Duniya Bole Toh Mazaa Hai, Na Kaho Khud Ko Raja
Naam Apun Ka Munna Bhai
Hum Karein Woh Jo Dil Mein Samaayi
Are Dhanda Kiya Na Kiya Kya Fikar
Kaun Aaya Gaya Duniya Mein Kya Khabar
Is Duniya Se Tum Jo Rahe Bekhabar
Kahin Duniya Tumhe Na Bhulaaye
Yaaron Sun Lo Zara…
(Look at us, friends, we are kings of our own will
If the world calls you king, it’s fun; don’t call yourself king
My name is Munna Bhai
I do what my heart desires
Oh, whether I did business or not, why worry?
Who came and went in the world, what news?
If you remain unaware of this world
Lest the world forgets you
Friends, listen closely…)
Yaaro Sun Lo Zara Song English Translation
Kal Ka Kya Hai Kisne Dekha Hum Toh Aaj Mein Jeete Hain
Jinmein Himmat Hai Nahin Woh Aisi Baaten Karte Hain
---
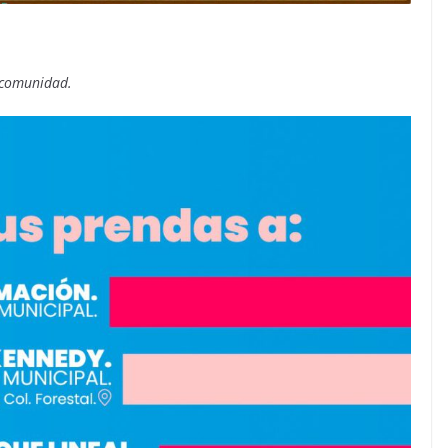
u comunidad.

■ Work instructions ■
Return, with no change at all, every line in the entries above from the line containing "Kahin Duniya Tumhe Na Bhulaaye" through the line containing "Jinmein Himmat Hai".

■ Your solution ■
Kahin Duniya Tumhe Na Bhulaaye
Yaaron Sun Lo Zara…
(Look at us, friends, we are kings of our own will
If the world calls you king, it’s fun; don’t call yourself king
My name is Munna Bhai
I do what my heart desires
Oh, whether I did business or not, why worry?
Who came and went in the world, what news?
If you remain unaware of this world
Lest the world forgets you
Friends, listen closely…)
Yaaro Sun Lo Zara Song English Translation
Kal Ka Kya Hai Kisne Dekha Hum Toh Aaj Mein Jeete Hain
Jinmein Himmat Hai Nahin Woh Aisi Baaten Karte Hain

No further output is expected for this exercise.